Pag-aralan ang Sipi na ito

  
/ 10837  
  

8487. En de zon werd warm en het versmolt; dat dit betekent dat het verdwijnt volgens de graad van de groeiende begerigheid, staat vast uit de betekenis van het warm worden van de zon, dus de groeiende begerigheid, waarover hierna; en uit de betekenis van versmelten, dus verdwijnen.

Dat de zon werd warm, de groeiende begerigheid is, komt omdat de zon in de goede zin de hemelse liefde betekent en de oorzaak ervan is, dat de Heer de Zon is in het andere leven en de warmte die daaruit voortkomt, is het goede van de liefde en het licht het ware van het geloof; dat de Heer de Zon is en vandaar de hemelse liefde, zie de nrs. 1053, 1521, 1529-1531, 2120, 2441, 2495, 3636, 3643, 4060, 4321, 4696, 5084, 5097, 5377, 7078, 7083, 7171, 7173, 7270; vandaar is de zon in de tegengestelde zin de liefde van zich en van de wereld en is de warmte of het warm worden uit de zon in die zin de begerigheid.

Hoe het hiermee is gesteld dat het goede van het ware, dat met het manna wordt aangeduid, verdween volgens de graad van de groeiende begerigheid, wat daarmee wordt aangeduid dat het versmolt toen de zon warm werd, zal in het kort worden gezegd; het goede van het ware of het geestelijk goede, wordt weliswaar aan de mens van de geestelijke Kerk gegeven wanneer hij wordt wederverwekt, maar omdat dat goede alle verkwikking van de eigenliefde en de liefde van de wereld, dat eerder hun leven had gemaakt, uitblust - want die zijn tegengestelden - kan daarom bij die mens niet lang het zuivere goede van het ware blijven, maar het wordt door de Heer getemperd door die verkwikkingen van de liefden die eerder van diens leven waren geweest; want indien dit goede niet zo getemperd zou worden, zou het onverkwikkelijk voor hem worden en dan zou daarvan gewalgd worden; zodanig is het hemels goede in de aanvang bij hen die worden wederverwekt.

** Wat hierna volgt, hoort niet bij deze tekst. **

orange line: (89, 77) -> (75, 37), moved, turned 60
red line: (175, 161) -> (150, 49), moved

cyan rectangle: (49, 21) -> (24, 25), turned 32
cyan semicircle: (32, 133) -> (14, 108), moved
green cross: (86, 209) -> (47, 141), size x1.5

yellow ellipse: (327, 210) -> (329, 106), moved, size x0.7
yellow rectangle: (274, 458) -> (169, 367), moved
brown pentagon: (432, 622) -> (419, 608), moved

Voor zoveel als dus de verkwikkingen van de eigenliefde en die van de wereld opkomen, verdwijnt het goede van de hemelse liefde, want zij zijn, zoals gezegd, tegengestelden; en dus evenzo andersom.

Vandaar komt het, dat er in de hemel beurtwisselingen zijn van staten, waarmee de beurtwisselingen van de tijden in de wereld overeenstemmen, nr. 8426 en dat zij zo door die beurtwisselingen worden teruggebracht in de verkwikkingen van de natuurlijke wellusten; want zonder een zodanige verandering van staten zou het goede van de hemelse liefde als het ware dor en zonder waarde zijn; anders echter, wanneer het tegelijkertijd of opeenvolgend wordt getemperd door natuurlijke verkwikkingen.

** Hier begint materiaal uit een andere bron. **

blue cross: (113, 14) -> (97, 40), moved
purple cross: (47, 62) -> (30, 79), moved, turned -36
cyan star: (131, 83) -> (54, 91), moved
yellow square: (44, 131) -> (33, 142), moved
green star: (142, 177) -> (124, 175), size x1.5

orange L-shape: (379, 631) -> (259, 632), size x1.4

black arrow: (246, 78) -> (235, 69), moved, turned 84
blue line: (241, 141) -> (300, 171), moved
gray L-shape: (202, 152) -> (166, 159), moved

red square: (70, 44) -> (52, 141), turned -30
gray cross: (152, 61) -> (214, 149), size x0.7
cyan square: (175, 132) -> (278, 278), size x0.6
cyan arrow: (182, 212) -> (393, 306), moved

Vandaar komt het dat in de aanvang, toen aan de zonen Israëls het manna iedere morgen gegeven werd, ook de selav in de avond werd gegeven, want met de selav wordt het natuurlijke verkwikkelijke aangeduid en eveneens dat de begerigheden waarin zij die in de hemel zijn, worden teruggebracht, wanneer het avond voor hen is, niet begeerten voor hen zijn die zijn tegengesteld aan het hemelse goede, maar het zijn begeerten die enigermate met dat goede samenstemmen; het zijn immers de verkwikkingen van weldoen in enige overvloed en vandaar iets van glorie, waarin evenwel welwillendheid is en de ijver om te dienen; het zijn eveneens de verkwikkingen van de luister ten aanzien van de verfraaiingen van het huis en ten aanzien van de sierlijkheid van de kleding en vele andere dingen.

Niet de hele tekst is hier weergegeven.